No Brasil, há mais de 164 milhões de animais de estimação, segundo dados do Instituto Pet Brasil junto à Associação Brasileira da Indústria de Produtos para Animais de Estimação (Abinpet). O setor pet deve encerrar o ano de 2025 com um faturamento de R$ 78 bilhões, crescendo em relação a 2024 (R$ 75,4 bilhões).

Caio Villela, presidente-executivo do Pet Brasil, enxerga o segmento de turismo pet como uma das maiores oportunidades de crescimento dentro do setor. “Os animais estão sendo incluídos em todos os aspectos do lar e, naturalmente, isso se estende às atividades de lazer e turismo”, diz.

Segundo Villela, a demanda no segmento já está consolidada, uma vez que as famílias desejam seus companheiros por perto em todos os momentos, inclusive nas férias e passeios, representando o futuro do turismo familiar. “Sabemos que o pet não é mais um extra, é parte integrante da família. Por isso, o setor desenvolve serviços e experiências que atendam a essa necessidade real e crescente do mercado."

Ainda que o segmento apresente forte potencial, Villela comenta que o principal desafio enfrentado é a alta carga tributária, que impede um maior crescimento. Segundo um estudo apresentado pelo instituto em 2024, uma redução de 60% na carga tributária setorial poderia gerar uma alta de 210% na arrecadação devido ao aumento no consumo.
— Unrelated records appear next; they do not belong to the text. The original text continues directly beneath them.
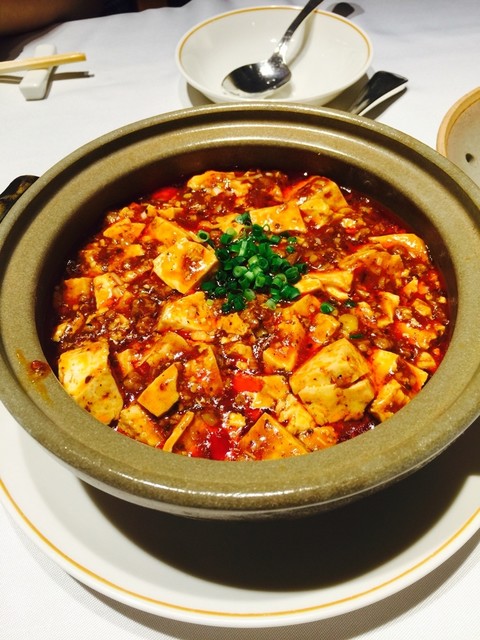 I want to click on silverware, so click(x=376, y=80). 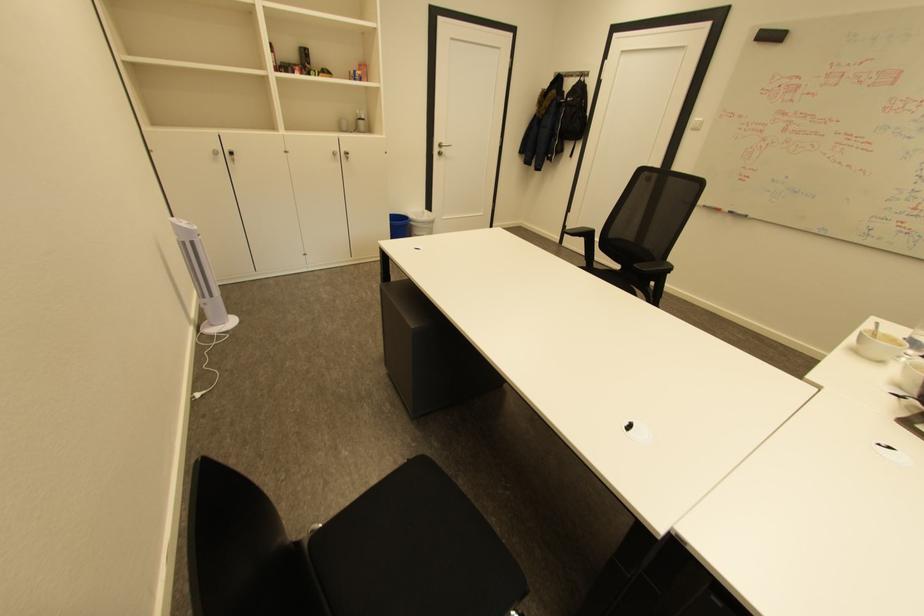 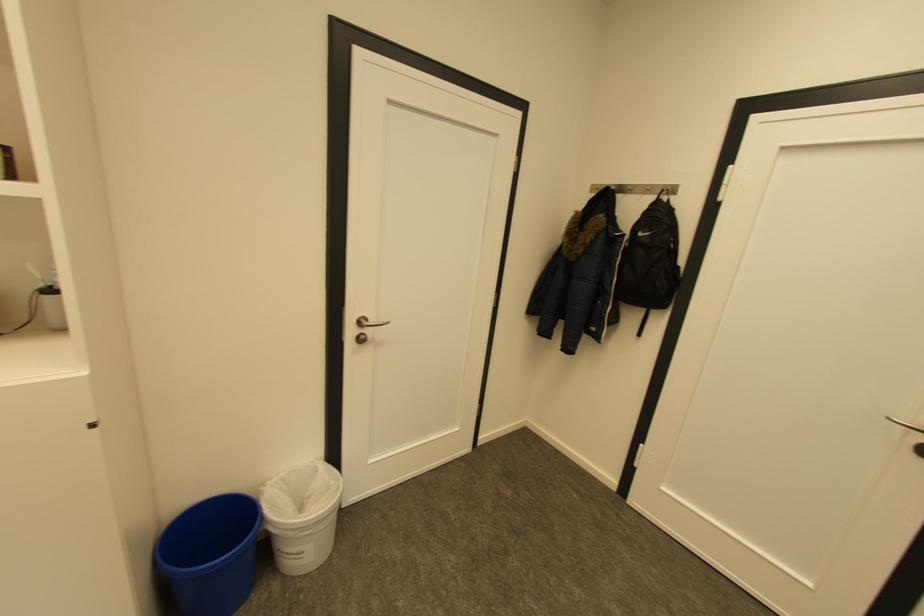 Where in the second image is the point corresponding to (x=592, y=74) from the first image?

(677, 190) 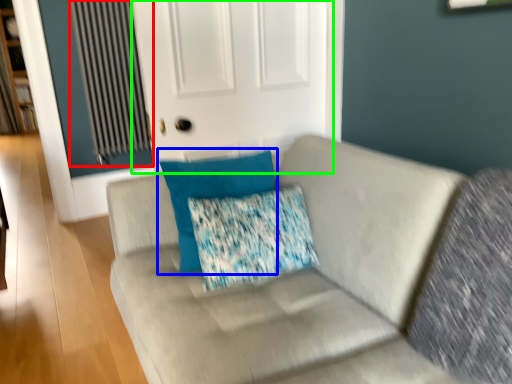 Question: Which object is positioned farthest from radiator (highlighted by a red box)? Select from pillow (highlighted by a blue box) and screen door (highlighted by a green box).

Choices:
 (A) pillow
 (B) screen door

Answer: (A) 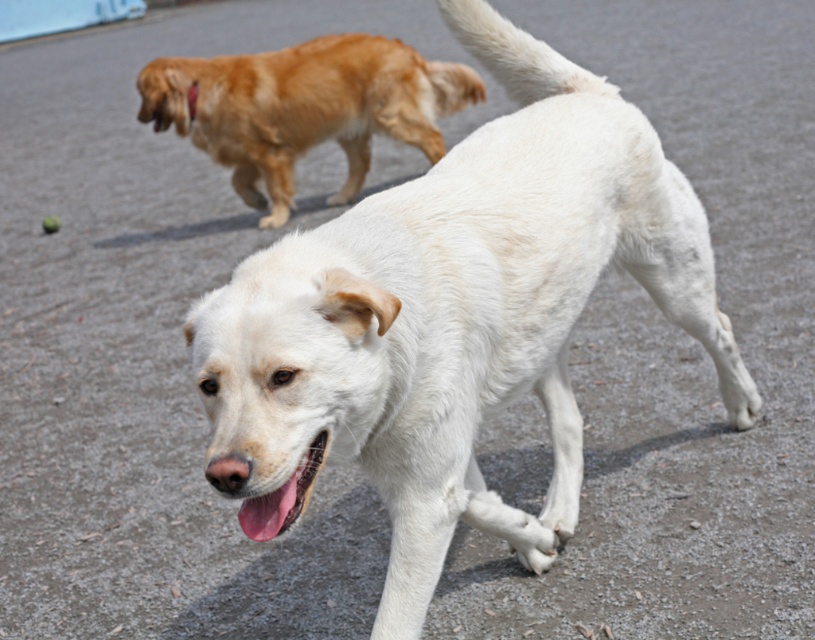 Question: Which of the following is the farthest from the observer?

Choices:
 (A) pink glossy tongue at center
 (B) white fur dog at center
 (C) golden fur dog at upper left

Answer: (C)

Question: Considering the real-world distances, which object is farthest from the pink glossy tongue at center?

Choices:
 (A) white fur dog at center
 (B) golden fur dog at upper left

Answer: (B)

Question: Is white fur dog at center positioned in front of pink glossy tongue at center?

Choices:
 (A) yes
 (B) no

Answer: (A)

Question: Which is nearer to the golden fur dog at upper left?

Choices:
 (A) pink glossy tongue at center
 (B) white fur dog at center

Answer: (B)

Question: Considering the relative positions of golden fur dog at upper left and pink glossy tongue at center in the image provided, where is golden fur dog at upper left located with respect to pink glossy tongue at center?

Choices:
 (A) right
 (B) left

Answer: (B)

Question: Is the position of golden fur dog at upper left less distant than that of pink glossy tongue at center?

Choices:
 (A) yes
 (B) no

Answer: (B) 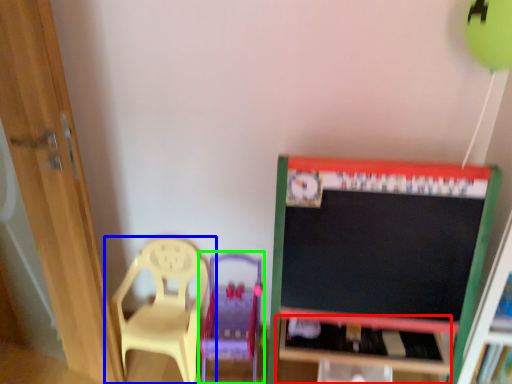 Question: Based on their relative distances, which object is nearer to table (highlighted by a red box)? Choose from chair (highlighted by a blue box) and swivel chair (highlighted by a green box).

Choices:
 (A) chair
 (B) swivel chair

Answer: (B) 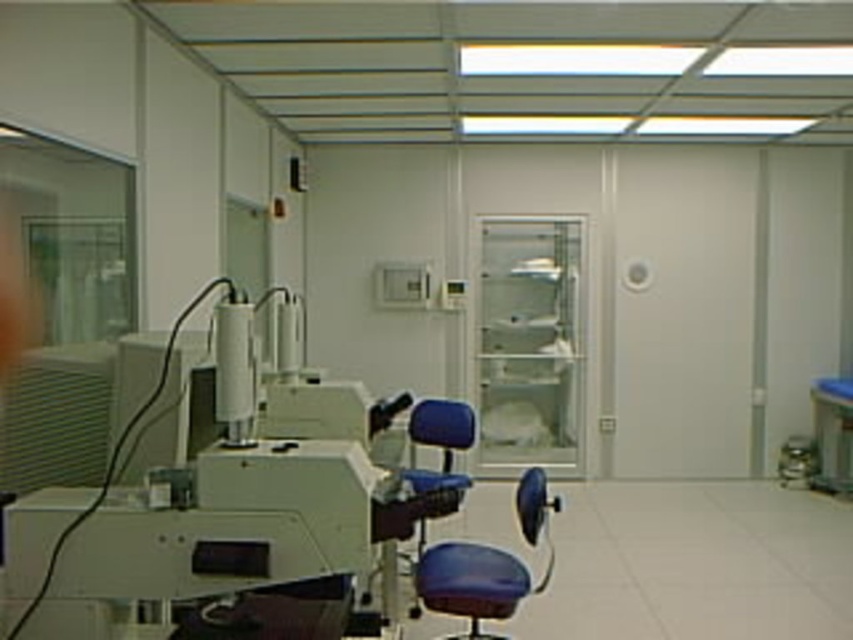 You are a researcher who needs to sit in one of the chairs at the center of the lab. The lab requires that you maintain a minimum distance of 1 meter between yourself and any other person. If another researcher is already sitting in the matte blue chair at center, can you safely sit in the blue leather swivel chair at center?

The blue leather swivel chair at center is 1.15 meters away from the matte blue chair at center. Since the minimum required distance is 1 meter, you can safely sit in the blue leather swivel chair at center as the distance exceeds the requirement.

You are standing in the laboratory and want to determine which of the two points, point (445, 584) or point (450, 449), is closer to you. Based on the image, which point is nearer?

Point (445, 584) is closer to the camera than point (450, 449), so it is the nearer point. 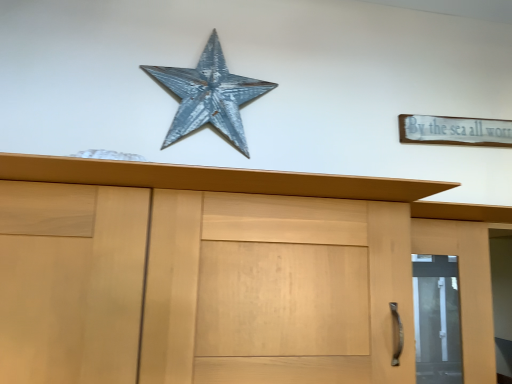 Question: Does rusty metal star at upper center appear on the left side of white wood sign at upper right?

Choices:
 (A) no
 (B) yes

Answer: (B)

Question: Is rusty metal star at upper center far away from white wood sign at upper right?

Choices:
 (A) yes
 (B) no

Answer: (B)

Question: From a real-world perspective, is rusty metal star at upper center over white wood sign at upper right?

Choices:
 (A) no
 (B) yes

Answer: (B)

Question: Considering the relative sizes of rusty metal star at upper center and white wood sign at upper right in the image provided, is rusty metal star at upper center bigger than white wood sign at upper right?

Choices:
 (A) yes
 (B) no

Answer: (A)

Question: Does rusty metal star at upper center have a lesser width compared to white wood sign at upper right?

Choices:
 (A) no
 (B) yes

Answer: (A)

Question: From the image's perspective, is rusty metal star at upper center over white wood sign at upper right?

Choices:
 (A) no
 (B) yes

Answer: (B)

Question: Does matte wood door at right have a smaller size compared to white wood sign at upper right?

Choices:
 (A) no
 (B) yes

Answer: (A)

Question: From a real-world perspective, is matte wood door at right on top of white wood sign at upper right?

Choices:
 (A) no
 (B) yes

Answer: (A)

Question: Does matte wood door at right appear on the left side of white wood sign at upper right?

Choices:
 (A) no
 (B) yes

Answer: (A)

Question: Is matte wood door at right with white wood sign at upper right?

Choices:
 (A) no
 (B) yes

Answer: (A)

Question: Is matte wood door at right taller than white wood sign at upper right?

Choices:
 (A) yes
 (B) no

Answer: (A)

Question: From the image's perspective, is matte wood door at right above white wood sign at upper right?

Choices:
 (A) yes
 (B) no

Answer: (B)

Question: Does white wood sign at upper right have a greater height compared to matte wood door at right?

Choices:
 (A) yes
 (B) no

Answer: (B) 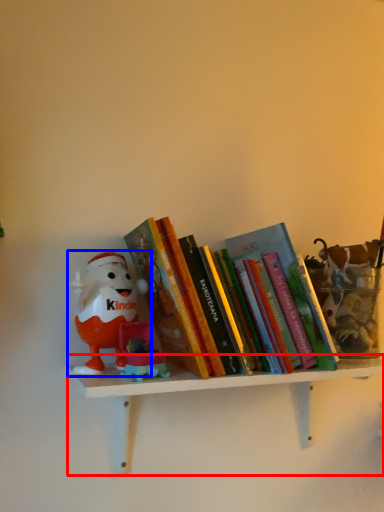 Question: Which point is closer to the camera, shelf (highlighted by a red box) or toy (highlighted by a blue box)?

Choices:
 (A) shelf
 (B) toy

Answer: (A) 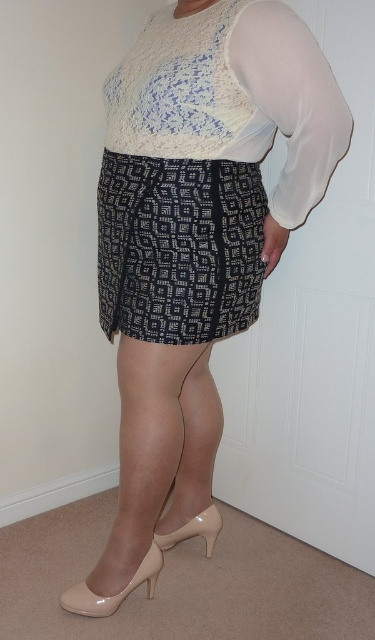 Is black printed fabric skirt at center smaller than nude patent leather high heels at lower center?

Yes, black printed fabric skirt at center is smaller than nude patent leather high heels at lower center.

Is point (214, 209) positioned before point (208, 451)?

Yes, point (214, 209) is closer to viewer.

The image size is (375, 640). Find the location of `black printed fabric skirt at center`. black printed fabric skirt at center is located at coordinates (178, 248).

Between black printed fabric skirt at center and matte beige pump at lower center, which one appears on the left side from the viewer's perspective?

Positioned to the left is black printed fabric skirt at center.

Can you confirm if black printed fabric skirt at center is positioned to the left of matte beige pump at lower center?

Indeed, black printed fabric skirt at center is positioned on the left side of matte beige pump at lower center.

What do you see at coordinates (178, 248) in the screenshot? I see `black printed fabric skirt at center` at bounding box center [178, 248].

This screenshot has height=640, width=375. I want to click on black printed fabric skirt at center, so click(x=178, y=248).

Does matte beige high-heeled shoe at lower center come behind matte beige pump at lower center?

No, matte beige high-heeled shoe at lower center is in front of matte beige pump at lower center.

Looking at this image, does matte beige high-heeled shoe at lower center appear over matte beige pump at lower center?

No, matte beige high-heeled shoe at lower center is not above matte beige pump at lower center.

I want to click on matte beige high-heeled shoe at lower center, so click(x=115, y=593). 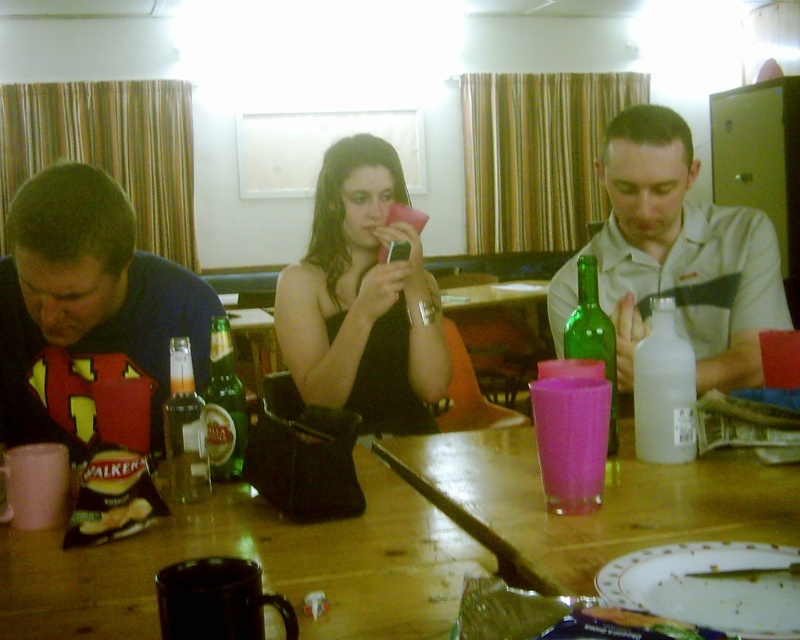 The image size is (800, 640). What do you see at coordinates (598, 508) in the screenshot? I see `pink plastic cup at center` at bounding box center [598, 508].

Is point (414, 452) farther from viewer compared to point (526, 621)?

Yes, point (414, 452) is farther from viewer.

At what (x,y) coordinates should I click in order to perform the action: click on pink plastic cup at center. Please return your answer as a coordinate pair (x, y). The image size is (800, 640). Looking at the image, I should click on (598, 508).

Can you confirm if matte white bottle at center right is thinner than green glass bottle at center?

No, matte white bottle at center right is not thinner than green glass bottle at center.

Between point (704, 248) and point (601, 308), which one is positioned in front?

Point (601, 308) is more forward.

Locate an element on the screen. Image resolution: width=800 pixels, height=640 pixels. matte white bottle at center right is located at coordinates (682, 253).

Identify the location of matte black phone at center. (362, 301).

Which is behind, point (61, 365) or point (464, 472)?

The point (61, 365) is more distant.

This screenshot has width=800, height=640. I want to click on matte black phone at center, so click(x=362, y=301). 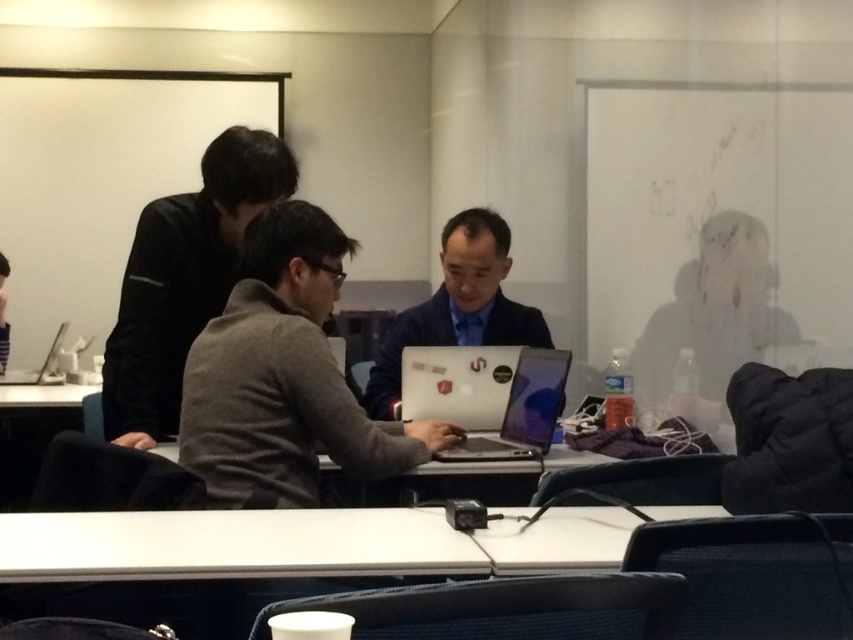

Além disso, destaca que o câmbio é outro desafio para o crescimento do setor, uma vez que os insumos importados encarecem a produção de produtos pet, pressionando toda a cadeia, promovendo um ambiente desafiador para investimentos. “Precisamos ser realistas: sem mudanças estruturais no ambiente tributário, o cenário continuará restritivo. O turismo pet pode crescer, mas dentro de um mercado que encolhe em termos reais”, diz.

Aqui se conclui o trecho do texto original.